In the past several decades, a fundamental change has taken place in the commodities markets. The industry has expanded the application of the futures concept to more products and derivatives such as options and indexes, and consequently, the influx of capital into the marketplace has increased substantially. This continuing and sustained growth in the huge pools of available capital has produced profound changes in global markets — specifically, we see great change in the way capital enters the market.

Not only has this influx of capital produced a change in an economic sense, but it has also produced change in a structural sense. Initially, these dollars flowed into the marketplace as a part of its structure, focusing activity in a specific location, which has a historic and familiar time frame. The market’s day-by-day structure represented the activity of a specific group of people trading at a specific location. And historically the pool of capital centered at this location was the dominant factor in the market. Furthermore, the type of trading carried on in this central marketplace was one of price containment – a structure that led to price discovery.
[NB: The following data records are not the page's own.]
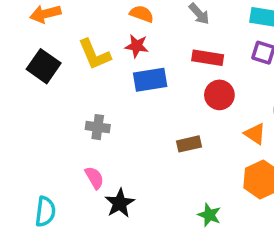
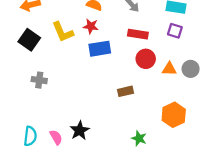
gray cross: (98, 127) -> (39, 80), moved
orange triangle: (255, 134) -> (169, 69), moved, turned -32
pink semicircle: (94, 178) -> (56, 137), moved

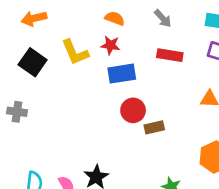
red circle: (146, 59) -> (133, 110), moved
gray cross: (39, 80) -> (17, 112), moved

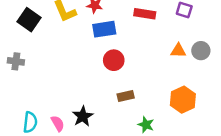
brown rectangle: (154, 127) -> (126, 96), moved

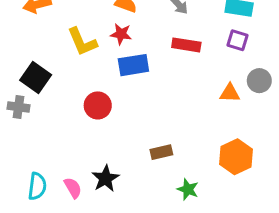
black square: (29, 20) -> (36, 78), moved
gray circle: (201, 51) -> (259, 81), moved
red circle: (114, 60) -> (98, 105), moved

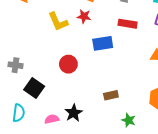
blue rectangle: (133, 65) -> (103, 43), moved
black square: (36, 78) -> (34, 88), moved
cyan semicircle: (37, 186) -> (19, 113), moved
pink semicircle: (73, 188) -> (52, 119), turned -72

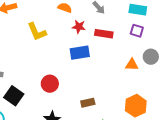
red star: (84, 16) -> (79, 27), moved
red circle: (68, 64) -> (50, 84), moved

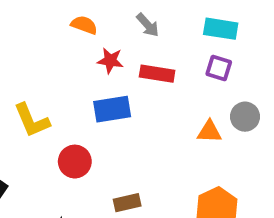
yellow L-shape: (37, 32) -> (32, 120), moved
red circle: (50, 84) -> (75, 162), moved

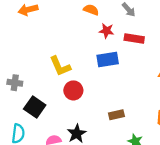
red circle: (75, 162) -> (73, 90), moved

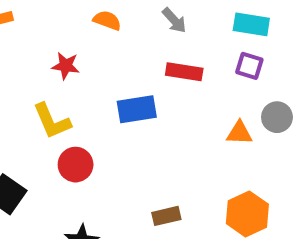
red star: (107, 31) -> (66, 66), moved
brown rectangle: (116, 115) -> (166, 216), moved

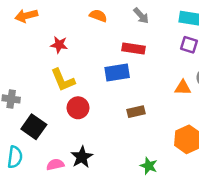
red star: (66, 66) -> (59, 45), moved
red rectangle: (184, 72) -> (134, 48), moved
brown rectangle: (166, 216) -> (136, 112), moved

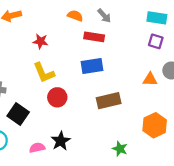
gray arrow: (141, 16) -> (104, 16), moved
red rectangle: (134, 48) -> (94, 37), moved
brown rectangle: (136, 112) -> (109, 101), size x1.5

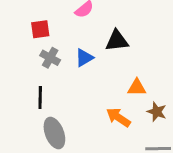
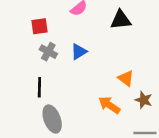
black triangle: (117, 41) -> (121, 20), moved
orange triangle: (137, 88) -> (126, 78), turned 36

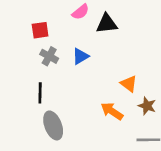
black triangle: (121, 20) -> (107, 24), moved

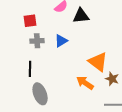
gray cross: (49, 56) -> (37, 41), turned -32
orange triangle: (129, 84) -> (98, 62), size x1.5

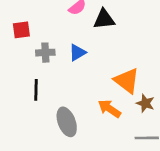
red square: (30, 21) -> (21, 30), moved
gray ellipse: (40, 94) -> (67, 122), moved

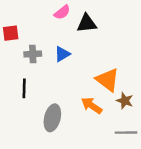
gray ellipse: (67, 122) -> (52, 118), turned 35

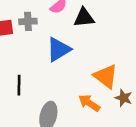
gray cross: (33, 54) -> (28, 21), moved
blue triangle: (62, 54) -> (59, 49), size x1.5

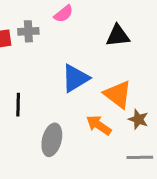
black triangle: (84, 18) -> (118, 36), moved
blue triangle: (59, 49) -> (75, 78), moved

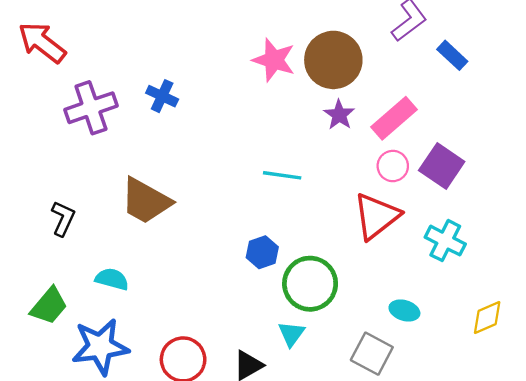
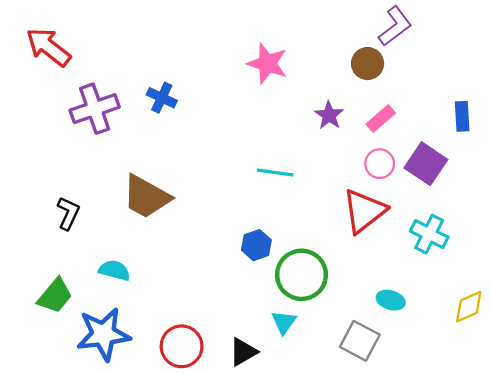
blue rectangle: (452, 55) -> (462, 116), moved, turned 44
brown circle: (333, 60) -> (368, 64), moved, size x0.6
pink rectangle: (394, 118) -> (381, 119), size x0.7

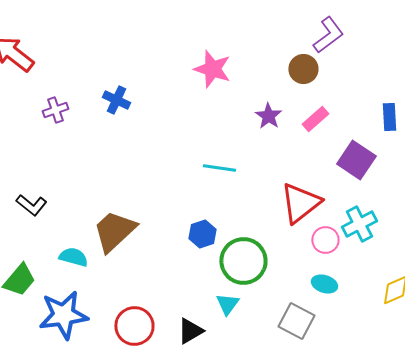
purple cross: (95, 109) -> (55, 110), size x0.6
pink circle: (380, 164) -> (325, 240), moved
brown trapezoid: (146, 197) -> (114, 231), moved, turned 108
black L-shape: (68, 213) -> (31, 205), turned 104
cyan cross: (429, 234) -> (359, 224), turned 36

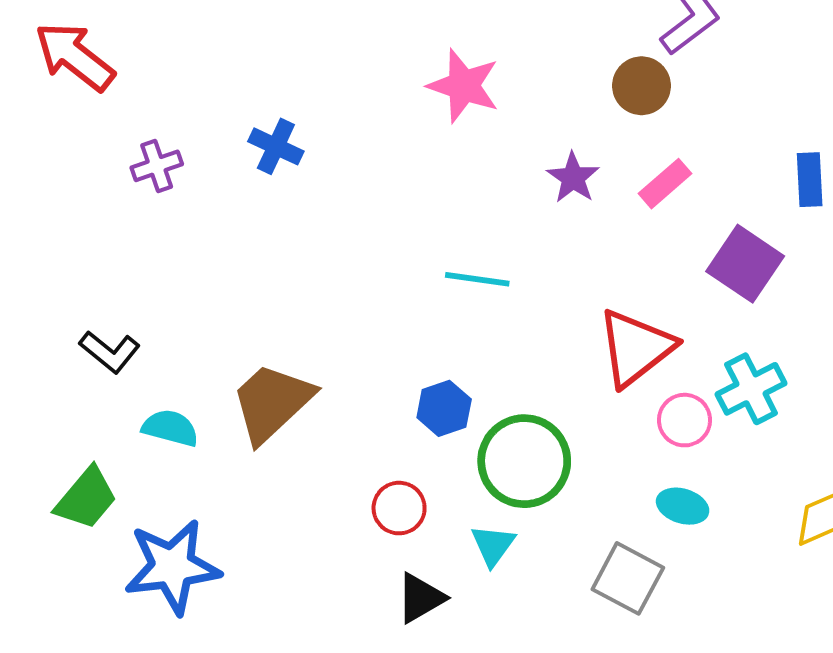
cyan semicircle: (73, 257) -> (170, 428), moved
red circle: (134, 326) -> (399, 508), moved, size x0.7

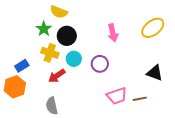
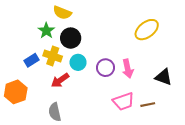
yellow ellipse: (153, 28) -> (147, 30), moved
pink arrow: (113, 33) -> (128, 69), moved
blue rectangle: (22, 66) -> (32, 60), moved

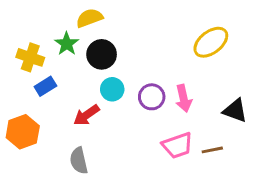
yellow semicircle: (62, 13) -> (89, 18), turned 138
yellow cross: (53, 56) -> (30, 57), moved

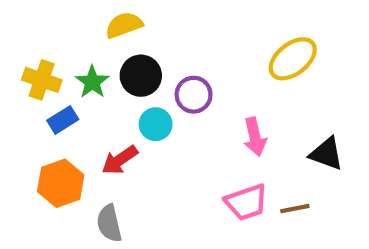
green star: (67, 44) -> (92, 82), moved
purple circle: (152, 97) -> (194, 95), moved
orange hexagon: (23, 132) -> (61, 183), moved

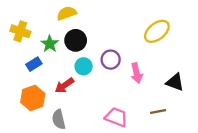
yellow cross: (42, 80) -> (20, 31), moved
purple circle: (194, 95) -> (111, 60), moved
pink trapezoid: (246, 202) -> (116, 117), moved, turned -140

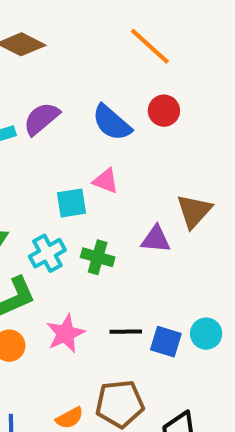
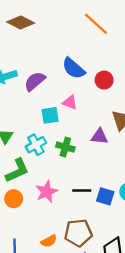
red circle: (164, 111) -> (104, 80), moved
purple semicircle: (41, 119) -> (35, 81), moved

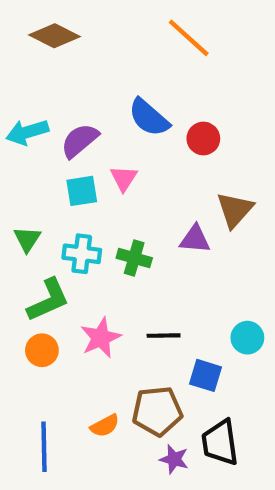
pink triangle: (70, 102) -> (124, 178), moved, turned 42
cyan square: (50, 115) -> (82, 191), moved
cyan cross: (36, 145) -> (82, 254), turned 36
blue square: (105, 196) -> (205, 375), moved

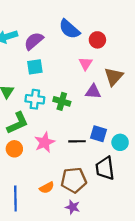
pink triangle: (124, 178) -> (86, 64), moved
blue square: (205, 375) -> (99, 134), moved
black trapezoid: (220, 442) -> (105, 168), moved
purple star: (174, 459) -> (73, 207), moved

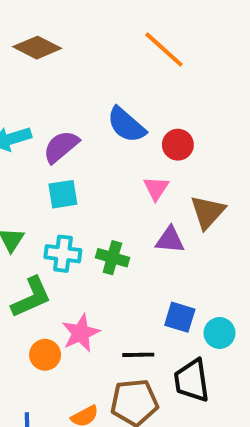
black line: (77, 141) -> (138, 355), moved
orange circle: (14, 149) -> (45, 355), moved

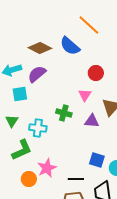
brown diamond: (37, 48) -> (40, 48), moved
blue semicircle: (126, 125) -> (70, 46), moved
cyan square: (63, 194) -> (20, 94), moved
green cross: (112, 258) -> (64, 113), moved

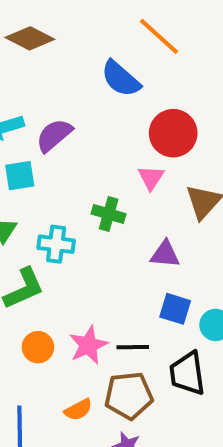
brown diamond: (40, 48) -> (30, 38), moved
red circle: (96, 73) -> (173, 133), size x1.5
purple triangle: (92, 121) -> (165, 254), moved
pink star: (47, 168) -> (88, 345), moved

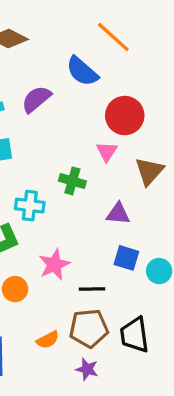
purple semicircle: (54, 135) -> (36, 99), moved
pink star: (88, 345) -> (54, 264), moved
black trapezoid: (187, 373) -> (135, 335), moved

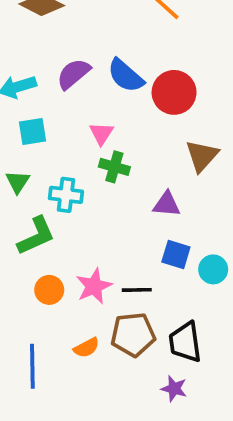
blue semicircle: (82, 71) -> (126, 76), moved
pink triangle: (107, 152) -> (101, 133), moved
pink star: (54, 264) -> (94, 286), moved
purple star: (87, 369) -> (174, 389), moved

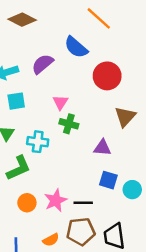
blue semicircle: (126, 76) -> (76, 47), moved

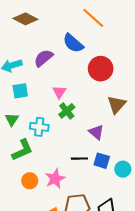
green cross: (69, 124) -> (67, 111), turned 35
purple triangle: (102, 148) -> (96, 132), turned 35
black line: (83, 203) -> (79, 159), moved

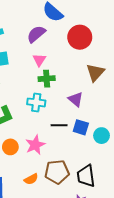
purple semicircle: (43, 58) -> (36, 34), moved
green cross: (67, 111) -> (47, 79), turned 35
cyan cross: (39, 127) -> (36, 102), moved

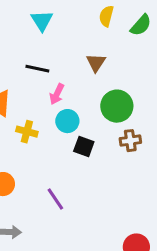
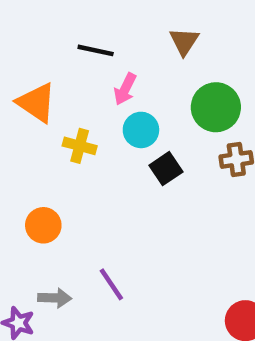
black square: (84, 147) -> (166, 169), turned 36
purple line: (55, 199) -> (111, 284), moved

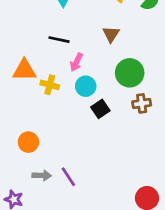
orange triangle: (36, 103) -> (24, 70), turned -35
yellow cross: (80, 146) -> (50, 85), moved
gray arrow: (55, 298) -> (42, 175), moved

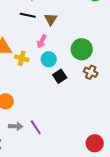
brown triangle: (111, 34) -> (51, 19), moved
black line: (59, 40) -> (28, 15), moved
brown cross: (142, 103) -> (91, 72), turned 32

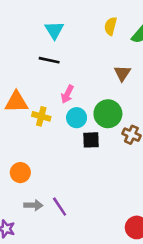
brown triangle: (51, 19) -> (122, 73), moved
green circle: (82, 49) -> (108, 114), moved
black square: (60, 76) -> (91, 140), turned 32

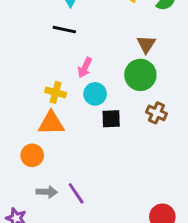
orange triangle: (16, 102) -> (51, 123), moved
green circle: (108, 114) -> (140, 75), moved

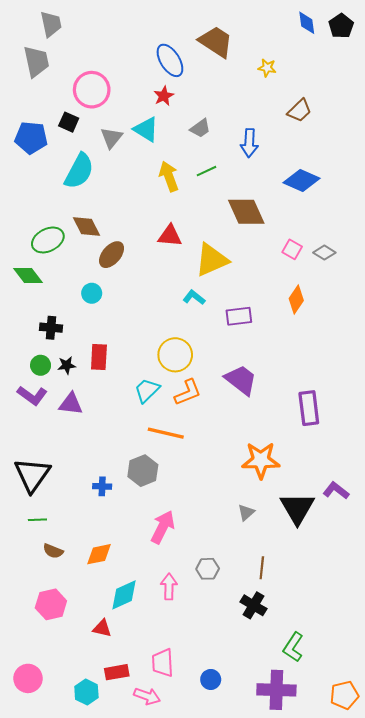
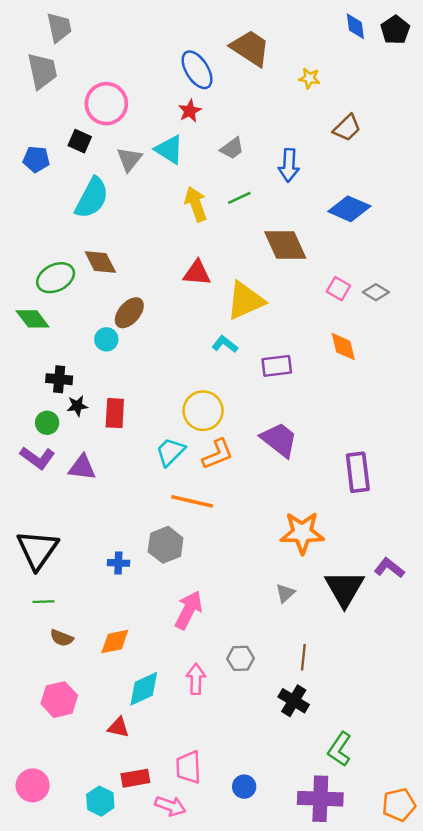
blue pentagon: (31, 138) -> (36, 159), size x0.7
brown ellipse: (112, 255) -> (129, 313), moved
orange diamond: (296, 299) -> (343, 347), turned -48
black star: (67, 365) -> (77, 406), moved

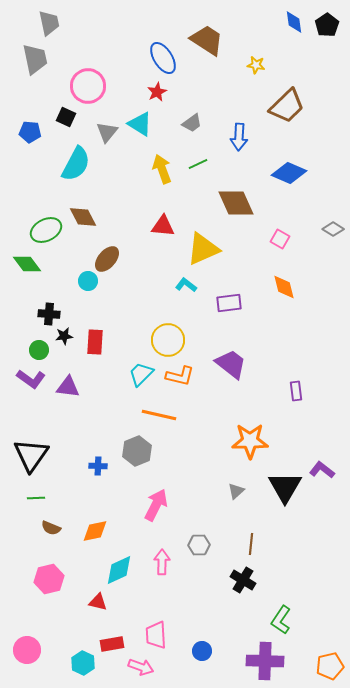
brown trapezoid: (347, 128) -> (287, 106), size x1.5
gray diamond: (376, 292) -> (333, 229), moved
orange L-shape: (218, 454) -> (180, 376), turned 36
purple rectangle: (358, 472) -> (296, 391), size x0.6

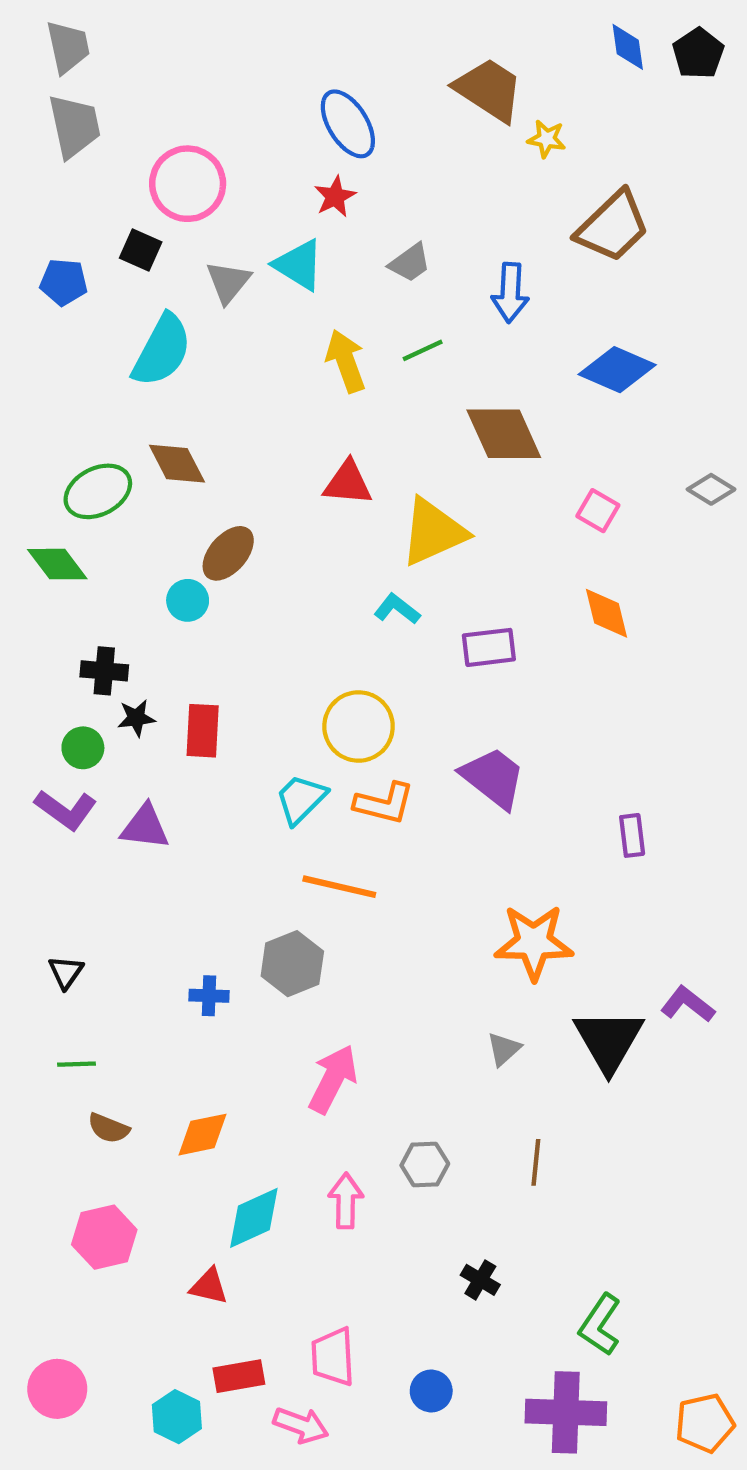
gray trapezoid: (49, 23) -> (68, 47), moved
brown trapezoid: (207, 40) -> (489, 90), moved
black triangle: (31, 455) -> (66, 972), size x0.5
black cross: (243, 580) -> (480, 1280), moved, size x0.7

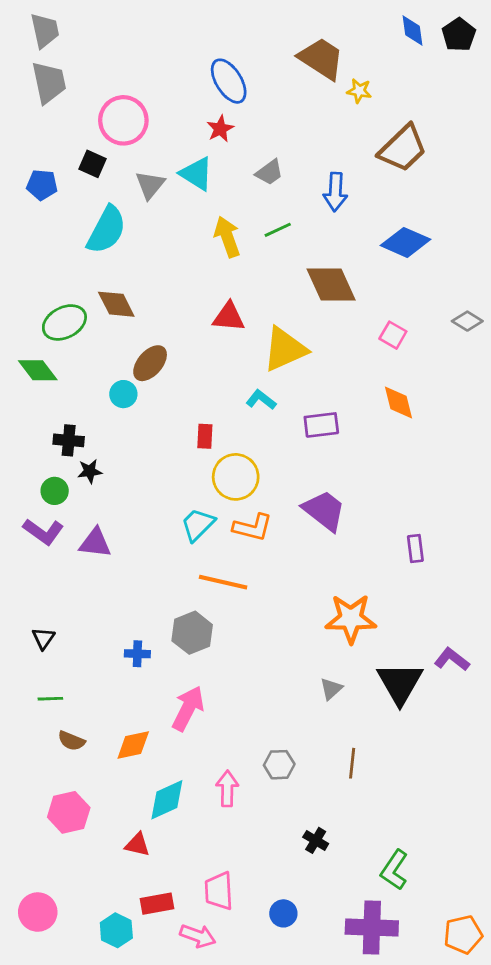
red rectangle: (203, 731) -> (205, 436), moved, size x0.7
pink arrow: (333, 1079) -> (188, 708), moved

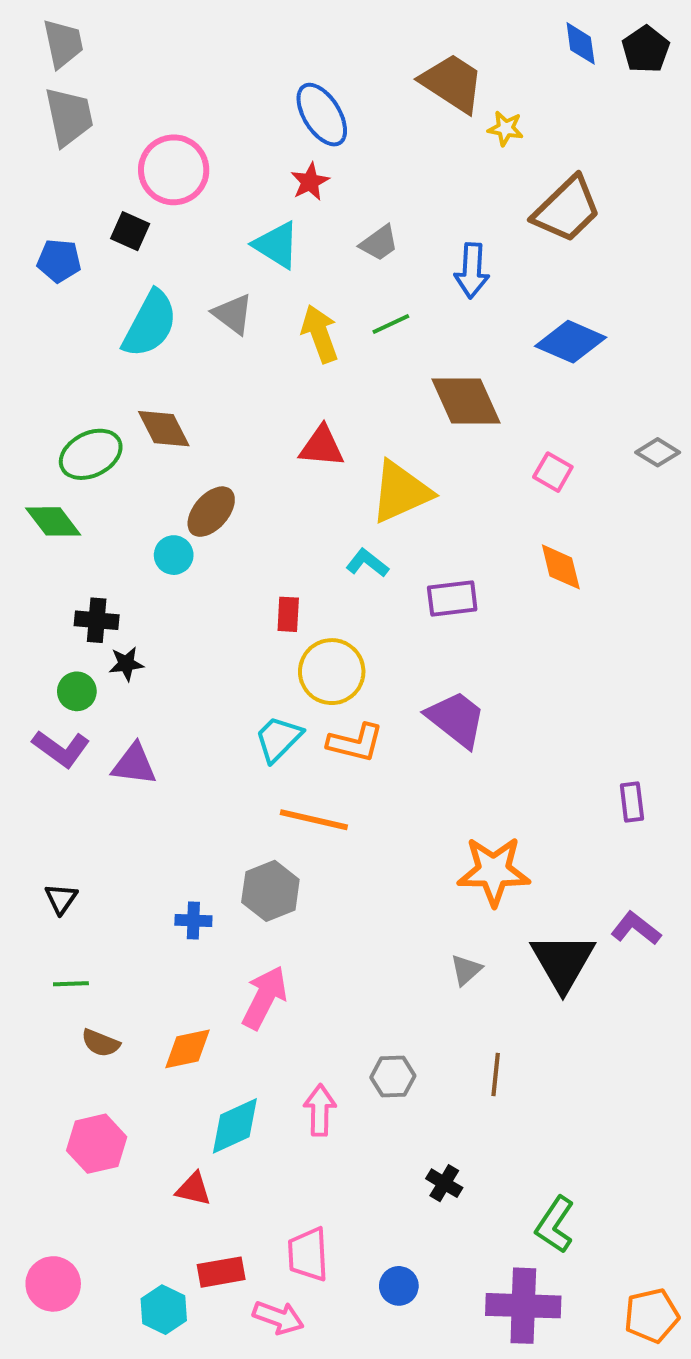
gray triangle: (150, 185) -> (233, 314), moved, turned -32
purple rectangle: (415, 548) -> (632, 802), moved

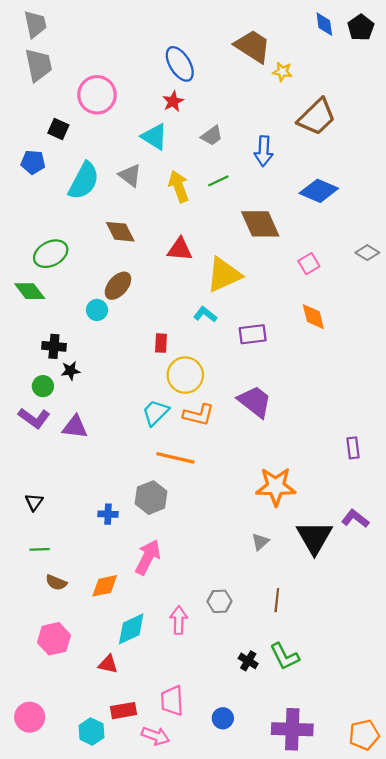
black square: (130, 231) -> (58, 129), moved
blue pentagon: (59, 261) -> (33, 162), moved
brown diamond: (164, 429) -> (120, 232), moved
pink square: (553, 472) -> (309, 264), turned 30
green L-shape: (555, 1225) -> (285, 656), moved, turned -60

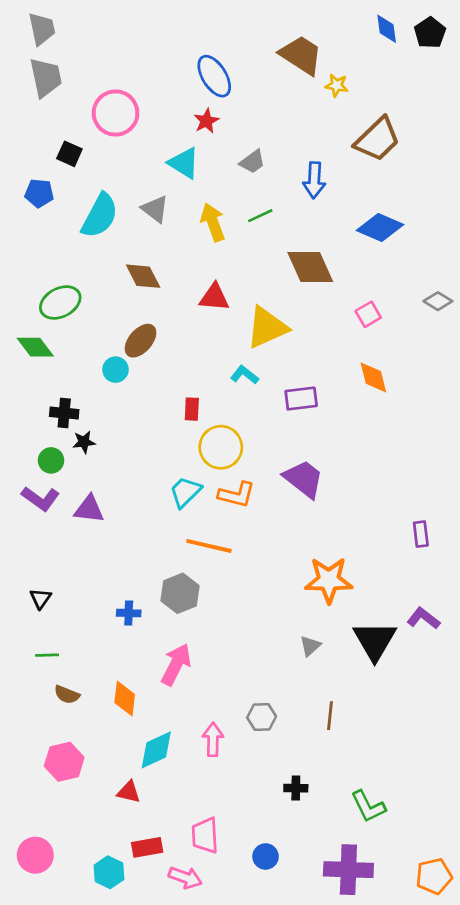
orange diamond: (105, 586) -> (125, 699), turned -72
green L-shape: (285, 656) -> (368, 806), moved
black cross: (248, 661) -> (296, 788), turned -30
Today, the global capital markets operate around the clock without reference to time and place. At any time of the day or night the marketplace can be inundated with a large influx of outside dollars willing to commit fully to any given situation. These huge shifts in capital have been occurring with increasing frequency over the last decade and a half; it is clear that the future holds a continuation of this development. The result of this change is that prices are increasingly less contained and that local liquidity has lost much of its short-term significance.